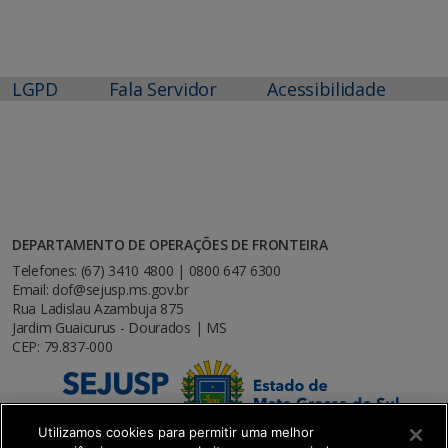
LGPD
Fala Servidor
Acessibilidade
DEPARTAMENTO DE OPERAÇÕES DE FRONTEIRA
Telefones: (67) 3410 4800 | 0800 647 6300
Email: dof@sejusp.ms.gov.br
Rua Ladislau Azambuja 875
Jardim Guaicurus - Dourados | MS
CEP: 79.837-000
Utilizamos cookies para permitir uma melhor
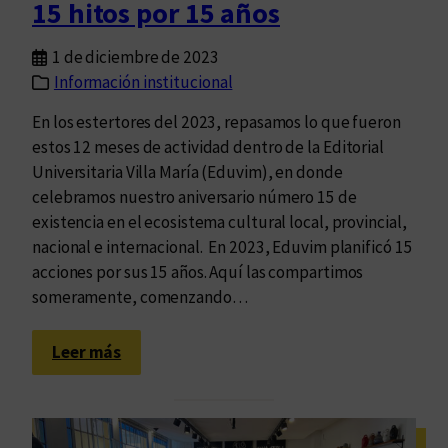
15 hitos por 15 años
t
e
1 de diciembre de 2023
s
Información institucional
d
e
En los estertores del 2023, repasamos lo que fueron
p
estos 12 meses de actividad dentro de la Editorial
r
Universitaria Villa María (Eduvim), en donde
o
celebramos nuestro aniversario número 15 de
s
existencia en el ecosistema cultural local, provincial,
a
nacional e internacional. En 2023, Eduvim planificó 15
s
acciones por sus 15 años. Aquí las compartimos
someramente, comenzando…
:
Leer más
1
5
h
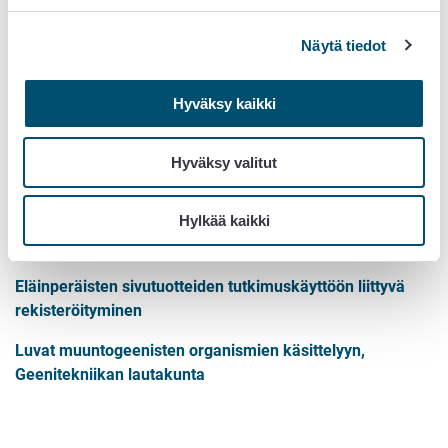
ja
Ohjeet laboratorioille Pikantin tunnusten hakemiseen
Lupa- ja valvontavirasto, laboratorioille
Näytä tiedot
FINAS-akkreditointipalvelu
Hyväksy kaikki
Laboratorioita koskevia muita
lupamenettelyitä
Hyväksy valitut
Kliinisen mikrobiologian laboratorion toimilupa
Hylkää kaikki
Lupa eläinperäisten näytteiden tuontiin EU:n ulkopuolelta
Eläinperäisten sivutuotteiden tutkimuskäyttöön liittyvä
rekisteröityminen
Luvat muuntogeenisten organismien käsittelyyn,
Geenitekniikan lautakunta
• • • • •
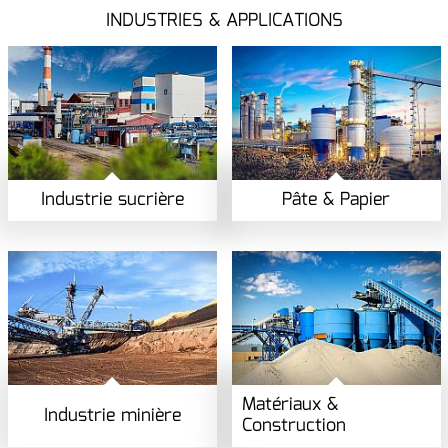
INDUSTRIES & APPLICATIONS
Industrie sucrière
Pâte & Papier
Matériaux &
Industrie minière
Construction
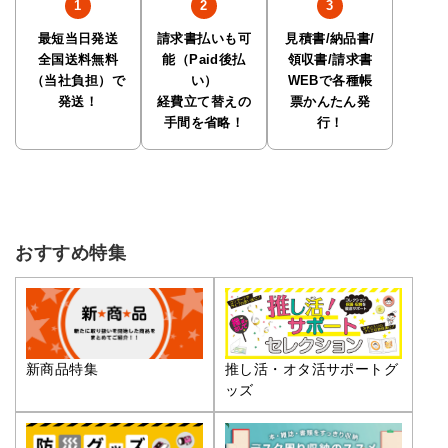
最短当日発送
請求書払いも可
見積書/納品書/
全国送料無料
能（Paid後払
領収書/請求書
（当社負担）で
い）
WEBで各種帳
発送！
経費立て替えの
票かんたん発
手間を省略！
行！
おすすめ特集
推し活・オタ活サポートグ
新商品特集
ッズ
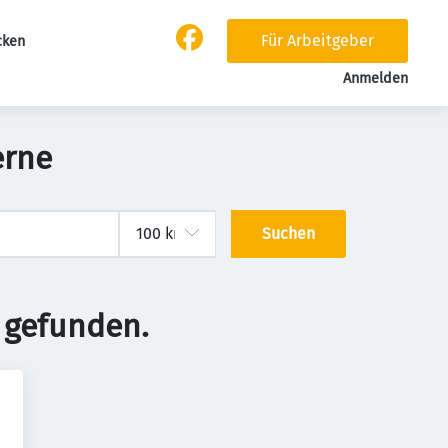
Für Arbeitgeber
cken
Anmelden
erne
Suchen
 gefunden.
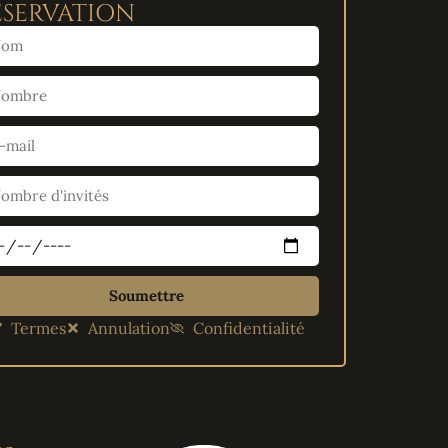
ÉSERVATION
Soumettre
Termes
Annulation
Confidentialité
• • • • •
## THE PROBLEM:
Find every line above that contains the word "años", and return each one.

## RESPONSE BOX:
15 hitos por 15 años
acciones por sus 15 años. Aquí las compartimos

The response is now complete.